Logistikchef der Marines spricht eine klare Warnung zu China aus
Ein hochrangiger Offizier des US Marine Corps fordert amerikanische Planer auf, China nicht länger nur als „Near-Peer“-Konkurrenten zu bezeichnen. Auf der Modern Day Marine Expo 2026 in Washington, D.C., sagte Generalleutnant Stephen Sklenka, die Volksrepublik China sei ein ebenbürtiger Gegner, der mit den Vereinigten Staaten bei nahezu allen Maßstäben nationaler Einflussnahme konkurriere.
Bemerkenswert an diesen Äußerungen ist nicht nur ihre Schärfe, sondern auch, von wem sie stammen. Sklenka ist stellvertretender Kommandant des Marine Corps für Einrichtungen und Logistik, also in einer Rolle, die auf die Aufrechterhaltung von Streitkräften und die Vorbereitung der physischen Infrastruktur für einen großen Konflikt ausgerichtet ist. Mit anderen Worten: Es war nicht nur eine strategische Warnung im Abstrakten. Es war eine logistische Warnung eines Offiziers, dessen Aufgabe direkt damit zusammenhängt, ob US-Streitkräfte einen langen, harten Kampf durchstehen können.

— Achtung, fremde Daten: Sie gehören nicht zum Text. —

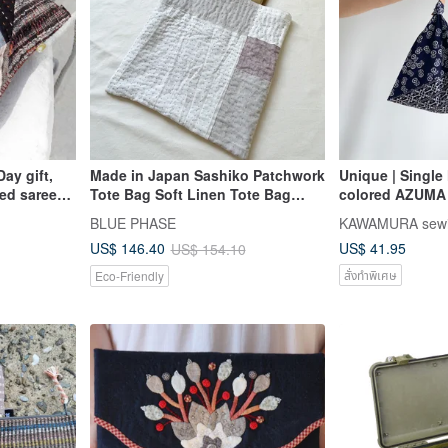
Day gift,
Made in Japan Sashiko Patchwork
Unique | Single
hed saree
Tote Bag Soft Linen Tote Bag
colored AZUMA
ered
Upcycled Indigo Dye
Geometric & T
BLUE PHASE
KAWAMURA sew
US$ 41.95
US$ 146.40
US$ 154.10
bag/hand-
smetic
สั่งทำพิเศษ
Eco-Friendly
ackpack-Rye
 cloth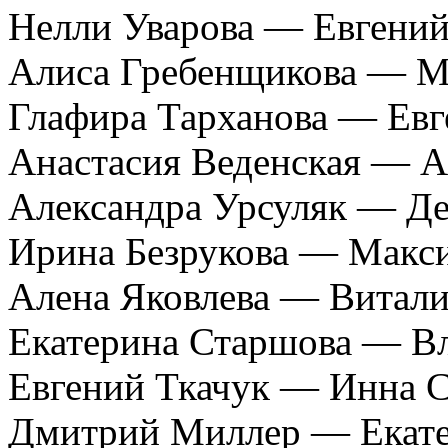
Нелли Уварова — Евгений
Алиса Гребенщикова — 
Глафира Тарханова — Ев
Анастасия Веденская — 
Александра Урсуляк — Де
Ирина Безрукова — Макс
Алена Яковлева — Витал
Екатерина Старшова — В
Евгений Ткачук — Инна С
Дмитрий Миллер — Екате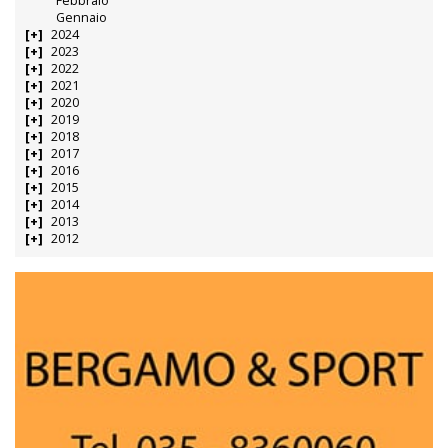
Febbraio
Gennaio
2024
2023
2022
2021
2020
2019
2018
2017
2016
2015
2014
2013
2012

„Hört nicht auf diesen Unsinn“
Der bereitgestellte Quellentext gibt Sklenkas Argument in ungewöhnlich direkter Sprache wieder. Er sagte, es gebe keine größere Bedrohung als China, und wies die Vorstellung zurück, Peking als etwas anderes als einen vollwertigen Ebenbürtigen zu behandeln. Dem Text zufolge argumentierte er, China konkurriere mit den Vereinigten Staaten bei praktisch jedem Maßstab nationaler Einflussnahme.
Diese Einordnung ist wichtig, weil „Near Peer“ lange als Kürzel für starke militärische Rivalen diente, die sich den Fähigkeiten der USA annähern, sie aber nicht erreichen. Sklenkas Punkt ist, dass dieses Etikett die Herausforderung inzwischen unterschätzt. Wenn politische Entscheidungsträger und Planer China als etwas weniger als einen echten Ebenbürtigen behandeln, riskieren sie eine unzureichende Vorbereitung auf Umfang, Dauer und Komplexität eines Konflikts im Pazifik.